You must respond to the Agent only if you wish the Trustee or the Special Trustee to tender any of your Plan Shares. If you do not wish to tender any of your Plan Shares, do nothing. If you do nothing, you will be deemed to have instructed the Trustee and the Special Trustee not to tender any of the Plan Shares held for your benefit. A failure to respond to this tender offer will be deemed as an instruction not to tender your Plan Shares.
7.
How many Plan Shares may I tender and how do I learn the number of Plan Shares held for my benefit in the Plan?
You may tender a whole percentage (up to 100%) of the Plan Shares allocated to your Plan account as of the expiration date of the Offer, currently scheduled to occur on September 20, 2022 (unless it is extended). The number of Plan Shares held in your Plan account is calculated by dividing the value of your Plan account allocated to the White Mountains Stock Fund under the Plan by the New York Stock Exchange closing price of the Company’s common shares on a particular day. You can view the actual number of Plan Shares held in your Plan account by logging on to the participant website at www.bpas.com or contacting BPAS at (866) 401-5272 for assistance.
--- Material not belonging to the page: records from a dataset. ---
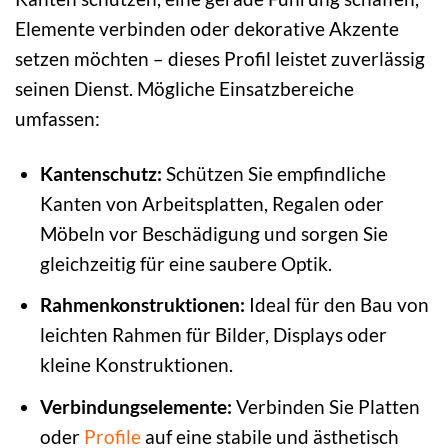
Elemente verbinden oder dekorative Akzente
setzen möchten – dieses Profil leistet zuverlässig
seinen Dienst. Mögliche Einsatzbereiche
umfassen:
Kantenschutz:
Schützen Sie empfindliche
Kanten von Arbeitsplatten, Regalen oder
Möbeln vor Beschädigung und sorgen Sie
gleichzeitig für eine saubere Optik.
Rahmenkonstruktionen:
Ideal für den Bau von
leichten Rahmen für Bilder, Displays oder
kleine Konstruktionen.
Verbindungselemente:
Verbinden Sie Platten
oder
Profile
auf eine stabile und ästhetisch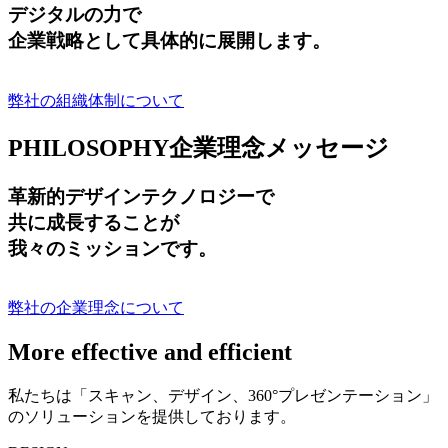
デジタルの力で
企業戦略として具体的に展開します。
弊社の組織体制について
PHILOSOPHY
企業理念メッセージ
革新的デザインテクノロジーで
共に成長する
ことが
我々のミッションです。
弊社の企業理念について
More effective and efficient
私たちは「スキャン、デザイン、360°プレゼンテーション」
のソリューションを提供しております。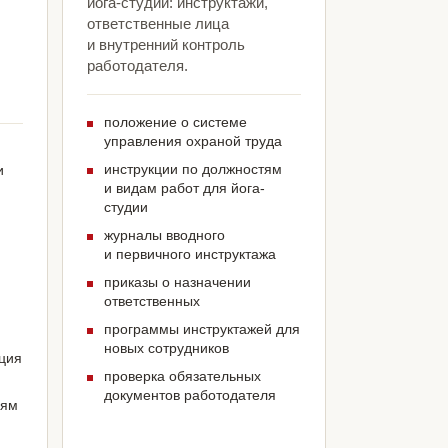
йога-студии: инструктажи,
ответственные лица
и внутренний контроль
работодателя.
положение о системе
управления охраной труда
инструкции по должностям
и
и видам работ для йога-
студии
журналы вводного
и первичного инструктажа
приказы о назначении
ответственных
программы инструктажей для
новых сотрудников
ация
проверка обязательных
документов работодателя
иям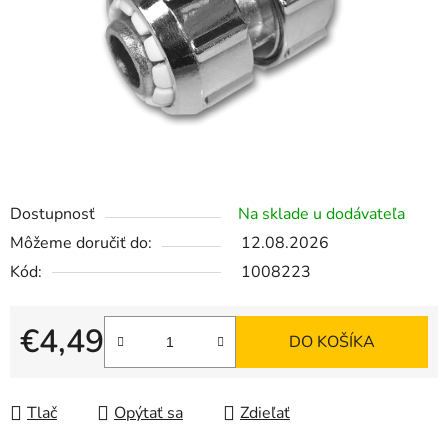
Dostupnosť
Na sklade u dodávateľa
Môžeme doručiť do:
12.08.2026
Kód:
1008223
€4,49
DO KOŠÍKA
Jednotková cena:
Tlač
Opýtať sa
Zdieľať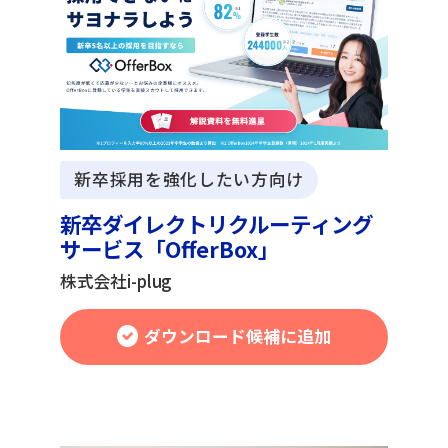
新卒採用を強化したい方向け
新卒ダイレクトリクルーティング
サービス「OfferBox」
株式会社i-plug
ダウンロード候補に追加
If you wish to tender portions of your Plan Shares at different prices, you must identify the whole percentage of your Plan Shares you wish to tender at each specific price at which you wish to instruct the Trustee or the Special Trustee to tender your Plan Shares.
8.
Why must I direct the tender of Plan Shares allocated to my Plan account by whole percentage, rather than designating a set number of Plan Shares?
A whole percentage designation allows the Trustee or the Special Trustee to take into account transactions involving Plan Shares that might be effected after you complete and send your Election Form to the Agent, such as additional contributions to investment funds under the Plan that are open for new investments, exchanges or distributions of Plan Shares. The percentage designation allows the Trustee or the Special Trustee to tender your Plan Shares based on the actual number of Shares in your Plan account as of the date of such tender.
9.
What if I have Shares in my Plan account and hold Shares outside of the Plan?
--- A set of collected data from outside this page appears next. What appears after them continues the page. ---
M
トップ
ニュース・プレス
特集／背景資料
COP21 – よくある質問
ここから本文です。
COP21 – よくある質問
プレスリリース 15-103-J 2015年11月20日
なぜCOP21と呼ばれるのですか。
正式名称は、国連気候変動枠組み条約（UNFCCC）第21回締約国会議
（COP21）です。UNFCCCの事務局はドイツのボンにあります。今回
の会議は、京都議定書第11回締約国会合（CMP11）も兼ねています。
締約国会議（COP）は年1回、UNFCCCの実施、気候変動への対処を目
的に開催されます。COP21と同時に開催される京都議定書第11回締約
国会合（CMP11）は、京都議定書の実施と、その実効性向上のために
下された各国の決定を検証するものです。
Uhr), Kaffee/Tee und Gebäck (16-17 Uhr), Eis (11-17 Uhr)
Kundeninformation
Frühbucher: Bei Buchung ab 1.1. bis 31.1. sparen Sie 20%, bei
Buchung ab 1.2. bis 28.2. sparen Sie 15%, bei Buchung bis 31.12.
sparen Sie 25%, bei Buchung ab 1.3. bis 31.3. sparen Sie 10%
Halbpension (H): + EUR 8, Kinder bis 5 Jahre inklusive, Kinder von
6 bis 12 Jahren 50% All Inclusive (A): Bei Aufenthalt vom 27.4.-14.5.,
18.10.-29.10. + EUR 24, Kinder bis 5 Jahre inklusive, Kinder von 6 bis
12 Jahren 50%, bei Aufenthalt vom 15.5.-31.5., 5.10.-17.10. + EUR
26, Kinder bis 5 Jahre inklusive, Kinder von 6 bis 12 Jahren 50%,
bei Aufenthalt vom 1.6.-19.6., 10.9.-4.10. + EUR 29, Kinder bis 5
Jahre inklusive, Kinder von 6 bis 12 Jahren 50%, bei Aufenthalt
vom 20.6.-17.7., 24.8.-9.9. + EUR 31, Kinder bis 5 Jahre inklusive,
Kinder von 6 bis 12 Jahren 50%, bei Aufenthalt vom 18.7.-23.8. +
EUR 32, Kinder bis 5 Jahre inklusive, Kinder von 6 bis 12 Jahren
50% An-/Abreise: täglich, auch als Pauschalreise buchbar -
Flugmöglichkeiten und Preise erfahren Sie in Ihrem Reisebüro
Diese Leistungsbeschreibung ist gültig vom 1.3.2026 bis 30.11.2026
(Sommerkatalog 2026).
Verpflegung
If you have Shares in the Plan and also own other Shares (either in your possession or held by a bank or brokerage firm, or otherwise) outside of the Plan, you will receive two or more sets of Offer materials. You should be careful to follow the different instructions that apply to tendering each kind of Shares.
10.
Who will know whether I tendered my Plan Shares?
Your directions to the Agent for the benefit of the Trustee and the Special Trustee will be kept confidential. No employee, officer or director of the Company will learn of your instruction unless such disclosure is required by law.
11.
Can I change my mind and direct the Trustee or the Special Trustee to withdraw Plan Shares that I previously directed the Trustee or the Special Trustee to tender?
Yes, but only if you perform all of the following steps:
(a)
The Notice of Withdrawal cannot be sent by facsimile. Any Notice of Withdrawal that is sent by facsimile to the Agent will not be considered valid;
(b)
You must send a completed and signed copy of the enclosed Notice of Withdrawal or other withdrawal notice to the Agent. You may submit a Notice of Withdrawal or other withdrawal notification by first-class, registered or certified mail to the Agent at Computershare Trust Company,
 

 
N.A., c/o Voluntary Corporate Actions, PO Box 43011, Providence, Rhode Island 02940-3011, or by express or overnight delivery to the Agent at Computershare Trust Company, N.A., c/o Voluntary Corporate Actions, 150 Royall Street, Suite V, Canton, Massachusetts 02021;
(c)
The Notice of Withdrawal or other withdrawal notice must set forth your name and social security number and it must state that you are directing the Trustee or the Special Trustee to withdraw all Plan Shares that you previously directed the Trustee or the Special Trustee to tender on your behalf; and
(d)
The Agent must receive the Notice of Withdrawal or other withdrawal notice before 5:00 p.m., New York City time, on September 16, 2022 (unless the Offer is extended, in which case such notice must be received by no later than 5:00 p.m., New York City time, on the date that is two (2) business days before the new expiration date).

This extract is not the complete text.